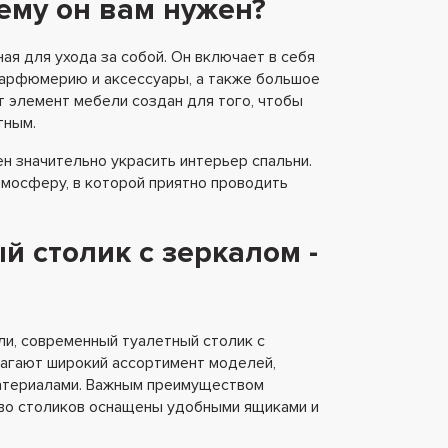
чему он вам нужен?
ая для ухода за собой. Он включает в себя
парфюмерию и аксессуары, а также большое
т элемент мебели создан для того, чтобы
тным.
ен значительно украсить интерьер спальни.
тмосферу, в которой приятно проводить
 столик с зеркалом -
и, современный туалетный столик с
агают широкий ассортимент моделей,
атериалами. Важным преимуществом
во столиков оснащены удобными ящиками и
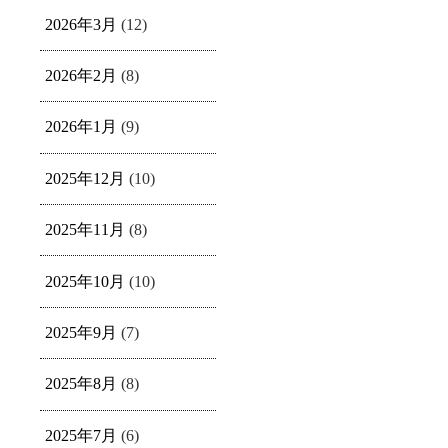
2026年3月
(12)
2026年2月
(8)
2026年1月
(9)
2025年12月
(10)
2025年11月
(8)
2025年10月
(10)
2025年9月
(7)
2025年8月
(8)
2025年7月
(6)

▸ What the task asks
Output the whole listing without change. Any picture is to be left out.

▸ Answer section
чему он вам нужен?
ая для ухода за собой. Он включает в себя
парфюмерию и аксессуары, а также большое
т элемент мебели создан для того, чтобы
тным.
ен значительно украсить интерьер спальни.
тмосферу, в которой приятно проводить
 столик с зеркалом -
и, современный туалетный столик с
агают широкий ассортимент моделей,
атериалами. Важным преимуществом
во столиков оснащены удобными ящиками и
2026年3月
(12)
2026年2月
(8)
2026年1月
(9)
2025年12月
(10)
2025年11月
(8)
2025年10月
(10)
2025年9月
(7)
2025年8月
(8)
2025年7月
(6)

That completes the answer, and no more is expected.